Collected data entries:
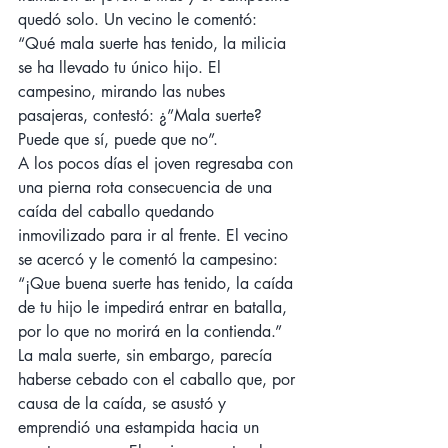
quedó solo. Un vecino le comentó: 
“Qué mala suerte has tenido, la milicia 
se ha llevado tu único hijo. El 
campesino, mirando las nubes 
pasajeras, contestó: ¿”Mala suerte? 
Puede que sí, puede que no”.
A los pocos días el joven regresaba con 
una pierna rota consecuencia de una 
caída del caballo quedando 
inmovilizado para ir al frente. El vecino 
se acercó y le comentó la campesino: 
“¡Que buena suerte has tenido, la caída 
de tu hijo le impedirá entrar en batalla, 
por lo que no morirá en la contienda.”
La mala suerte, sin embargo, parecía 
haberse cebado con el caballo que, por 
causa de la caída, se asustó y 
emprendió una estampida hacia un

Work instruction: An exact copy of the data above is required, printed without its pictures.

Solution to the exercise:
quedó solo. Un vecino le comentó: 
“Qué mala suerte has tenido, la milicia 
se ha llevado tu único hijo. El 
campesino, mirando las nubes 
pasajeras, contestó: ¿”Mala suerte? 
Puede que sí, puede que no”.
A los pocos días el joven regresaba con 
una pierna rota consecuencia de una 
caída del caballo quedando 
inmovilizado para ir al frente. El vecino 
se acercó y le comentó la campesino: 
“¡Que buena suerte has tenido, la caída 
de tu hijo le impedirá entrar en batalla, 
por lo que no morirá en la contienda.”
La mala suerte, sin embargo, parecía 
haberse cebado con el caballo que, por 
causa de la caída, se asustó y 
emprendió una estampida hacia un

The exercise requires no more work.